Suka atau tidak suka dekadensi moral Alex Bantilan ini adalah buah SP3 Polres dan SP3D Polda atas kasus penyerobotan 385 sebagaimana dicematkan mantan kasat reskrim AKBP (purn) Ketut Kerti dimasa lampau yang diduga diproses secara tidak cermat, tak menyeluruh dan utuh sesuai perkap 6 tahun 2019 pada ketika lidik 10 bulan atas laporan lanjutan, 13 Oktober 2020 dengan pasal 167 KUHP.
Ironisnya, gara-gara ingin wujudkan peradaban Adat dengan melegalkan SP3 yang sesungguhnya cacat hukum dan Mal Adminitrasi pemerintahan atas lahan itu, kini aset fiktif dengan nama simpangsiur telah sukses penguras APBD 2020 – 2022 cerara ilegal, bak maling disiang bolong.
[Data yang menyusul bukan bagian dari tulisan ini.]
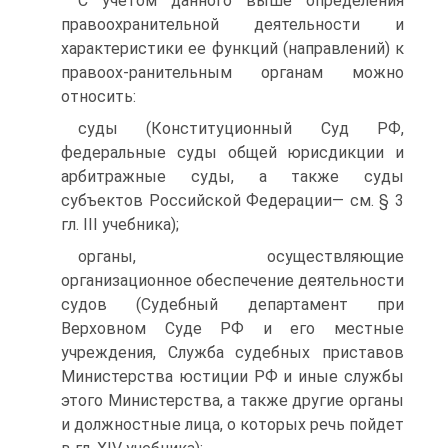
С учетом данного выше определения
правоохранительной деятельности и
характеристики ее функций (направлений) к
правоох-ранительным органам можно
относить:
суды (Конституционный Суд РФ,
федеральные суды общей юрисдикции и
арбитражные суды, а также суды
субъектов Российской Федерации— см. § 3
гл. III учебника);
органы, осуществляющие
организационное обеспечение деятельности
судов (Судебный департамент при
Верховном Суде РФ и его местные
учреждения, Служба судебных приставов
Министерства юстиции РФ и иные службы
этого Министерства, а также другие органы
и должностные лица, о которых речь пойдет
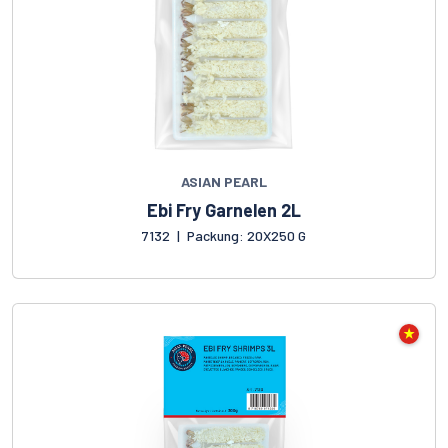
ASIAN PEARL
Ebi Fry Garnelen 2L
7132
|
Packung: 20X250 G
https://infoaktual.id/sorot/ditanya-dasar-hukum%C2%A0-25-m-lebih-digelontorkan-di-proyek-rumah-adat-balre-masigi—aset-pemda-fiktif/
Kalau sudah begini, kinerja siapa sebenarnya tidak professional, asal-asalan dan mafia dalam kasus ini. Apakah banggar DPRD yang ngaku jembatan aspirasi masyarakat, pemda dan aparat hukum yang katanya pelayan publik, atau ini memang persekongkolan berjamaah yang diduga dimentori Alex Bantikan yang tanpa nurani mensodomi hak rakyat pemilik lahan demi penuhi sahwat peradaban adat dan uang negara ? (tim).